Thiago Monteiro /Dez Minutos


Manaus – Presidiários do Complexo Penitenciário Anísio Jobim (Compaj) e do Centro de Detenção Provisória Masculino (CDPM) ameaçaram realizar rebeliões no sistema penitenciário nos próximos dias se a Justiça Federal não transferir narcotraficantes e líderes de uma facção criminosa que atua no Amazonas. Caso os detentos que estão cumprindo pena em presídios federais não retornem para a capital, a facção também prometeu fazer atentados a secretários de Estado e a promotores do Ministério Público do Estado do Amazonas (MPE-AM).

Segundo o secretário de Estado de Administração Penitenciária (Seap), Pedro Florêncio, na semana passada, houve informações que detentos estavam planejando uma rebelião no sistema penitenciário. “Estamos trabalhando para que não tenha a rebelião e nem mortes. Existe essa ameaça e estamos verificando e identificando os possíveis focos nos presídios”, disse o titular da Seap.

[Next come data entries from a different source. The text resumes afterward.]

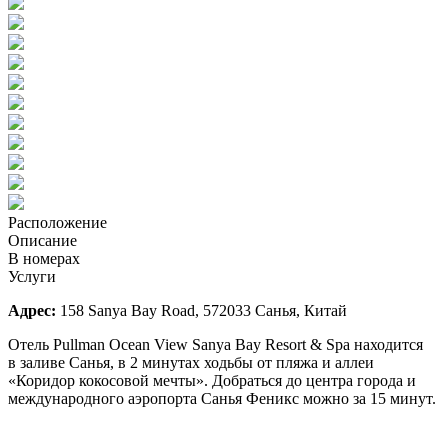
Расположение
Описание
В номерах
Услуги
Адрес:
158 Sanya Bay Road, 572033 Санья, Китай
Отель Pullman Ocean View Sanya Bay Resort & Spa находится
в заливе Санья, в 2 минутах ходьбы от пляжа и аллеи
«Коридор кокосовой мечты». Добраться до центра города и
международного аэропорта Санья Феникс можно за 15 минут.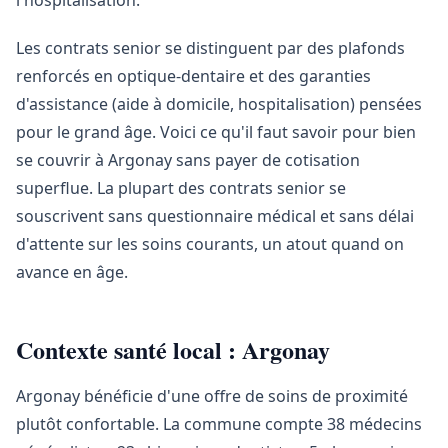
l'hospitalisation.
Les contrats senior se distinguent par des plafonds
renforcés en optique-dentaire et des garanties
d'assistance (aide à domicile, hospitalisation) pensées
pour le grand âge. Voici ce qu'il faut savoir pour bien
se couvrir à Argonay sans payer de cotisation
superflue. La plupart des contrats senior se
souscrivent sans questionnaire médical et sans délai
d'attente sur les soins courants, un atout quand on
avance en âge.
Contexte santé local : Argonay
Argonay bénéficie d'une offre de soins de proximité
plutôt confortable. La commune compte 38 médecins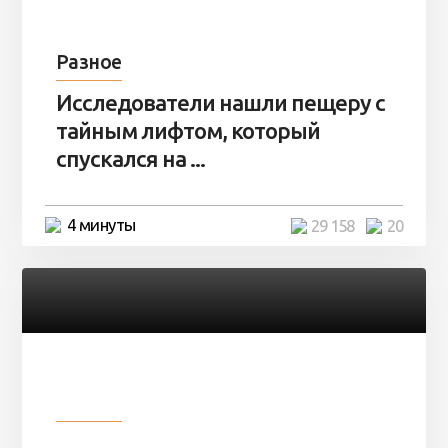
Разное
Исследователи нашли пещеру с
тайным лифтом, который
спускался на ...
4 минуты
29 158
20
Разное
Девушка показала свои фото, но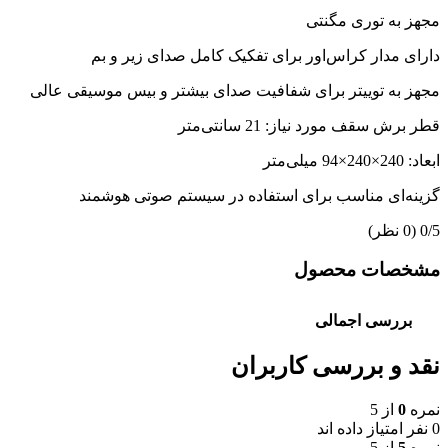
مجهز به توری مگنتی
دارای مدار کراس‌اور برای تفکیک کامل صدای زیر و بم
مجهز به توییتر برای شفافیت صدای بیشتر و بیس موسیقی عالی
قطر برش سقف مورد نیاز: 21 سانتی‌متر
ابعاد: 240×240×94 میلی‌متر
گزینه‌ای مناسب برای استفاده در سیستم صوتی هوشمند
‫0/5
‫(0 نظر)
مشخصات محصول
بررسی اجمالی
نقد و بررسی کاربران
نمره
0
از 5
0 نفر امتیاز داده اند
نمره
5
از 5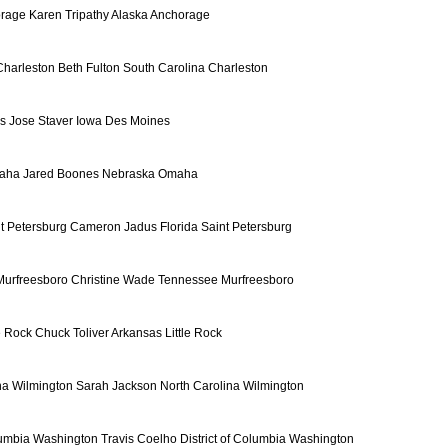
orage Karen Tripathy Alaska Anchorage
Charleston Beth Fulton South Carolina Charleston
s Jose Staver Iowa Des Moines
aha Jared Boones Nebraska Omaha
t Petersburg Cameron Jadus Florida Saint Petersburg
Murfreesboro Christine Wade Tennessee Murfreesboro
e Rock Chuck Toliver Arkansas Little Rock
na Wilmington Sarah Jackson North Carolina Wilmington
olumbia Washington Travis Coelho District of Columbia Washington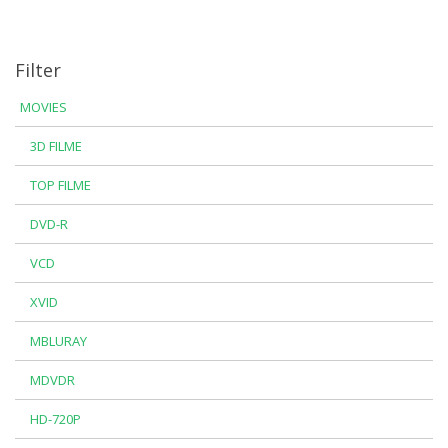
Filter
MOVIES
3D FILME
TOP FILME
DVD-R
VCD
XVID
MBLURAY
MDVDR
HD-720P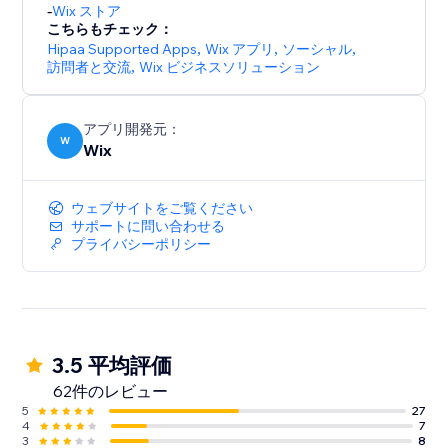
-
Wix ストア
こちらもチェック：
Hipaa Supported Apps
,
Wix アプリ
,
ソーシャル
,
訪問者と交流
,
Wix ビジネスソリューション
アプリ開発元：
W
Wix
ウェブサイトをご覧ください
サポートに問い合わせる
プライバシーポリシー
3.5 平均評価
62件のレビュー
5
27
4
7
3
8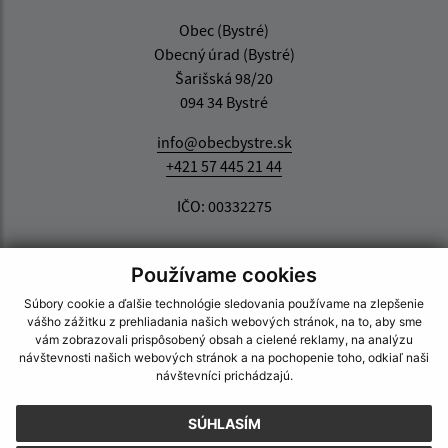
Obec (Bystré)
Obecný úrad (Bystré)
Šarišská 98/20
094 34 Bystré
info@obecbystre.sk
+421 57 445 21 44
IČO: 00332275
Používame cookies
Súbory cookie a ďalšie technológie sledovania používame na zlepšenie
vášho zážitku z prehliadania našich webových stránok, na to, aby sme
vám zobrazovali prispôsobený obsah a cielené reklamy, na analýzu
návštevnosti našich webových stránok a na pochopenie toho, odkiaľ naši
návštevníci prichádzajú.
SÚHLASÍM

Conforme Florêncio, nas ameaças dos detentos também haveria morte de inimigos de outras facções nos presídios. “Todos os dias temos feito trabalho para impedir qualquer anormalidade dentro dos presídios”, explicou.

O secretário Sergio Fontes, da Secretaria de Segurança Pública do Amazonas (SSP-AM), informou que o sistema de segurança pública está fazendo um acompanhamento dessas ameaças e que a polícia está preparada para qualquer eventualidade no sistema penitenciário ou nas ruas de Manaus.

“Existe um plano do Estado para qualquer tipo de ameaça. Na semana passada tivemos uma reunião com o secretário da Seap e estamos acompanhando tudo que está ocorrendo”, revelou Fontes.

Entre as exigências dos detentos estaria a volta dos líderes da facção criminosa Gelson Lima Carnaúba e José Roberto Fernandes Barbosa, o Zé Roberto, que foram transferidos para presídios federais durante a operação La Muralla, da Polícia Federal.